▶ _Data extract_:
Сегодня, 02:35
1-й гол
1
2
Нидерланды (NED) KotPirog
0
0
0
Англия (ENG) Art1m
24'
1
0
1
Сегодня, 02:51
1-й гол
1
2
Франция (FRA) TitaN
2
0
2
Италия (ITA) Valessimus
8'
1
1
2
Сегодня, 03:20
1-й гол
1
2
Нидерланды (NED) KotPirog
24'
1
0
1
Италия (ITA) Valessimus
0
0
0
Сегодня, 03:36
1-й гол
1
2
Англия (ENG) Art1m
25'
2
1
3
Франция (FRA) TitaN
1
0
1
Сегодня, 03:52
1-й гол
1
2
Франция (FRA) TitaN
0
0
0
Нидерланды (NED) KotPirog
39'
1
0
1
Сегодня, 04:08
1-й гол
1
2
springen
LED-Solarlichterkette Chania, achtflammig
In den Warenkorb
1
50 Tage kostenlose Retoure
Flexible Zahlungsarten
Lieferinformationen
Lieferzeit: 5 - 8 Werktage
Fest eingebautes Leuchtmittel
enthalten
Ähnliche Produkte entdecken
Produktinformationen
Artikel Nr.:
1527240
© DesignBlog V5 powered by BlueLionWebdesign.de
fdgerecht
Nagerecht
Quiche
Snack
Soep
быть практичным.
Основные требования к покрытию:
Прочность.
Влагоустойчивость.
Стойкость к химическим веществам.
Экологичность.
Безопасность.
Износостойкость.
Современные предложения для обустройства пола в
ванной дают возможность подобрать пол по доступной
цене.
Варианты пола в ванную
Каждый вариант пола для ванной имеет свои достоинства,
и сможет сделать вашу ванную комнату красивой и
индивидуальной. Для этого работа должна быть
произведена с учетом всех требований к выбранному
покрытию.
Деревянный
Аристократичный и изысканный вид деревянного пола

▶ _Task brief_: Search the data above for the string "Сегодня" and copy each line that has it.

▶ _Task output_:
Сегодня, 02:35
Сегодня, 02:51
Сегодня, 03:20
Сегодня, 03:36
Сегодня, 03:52
Сегодня, 04:08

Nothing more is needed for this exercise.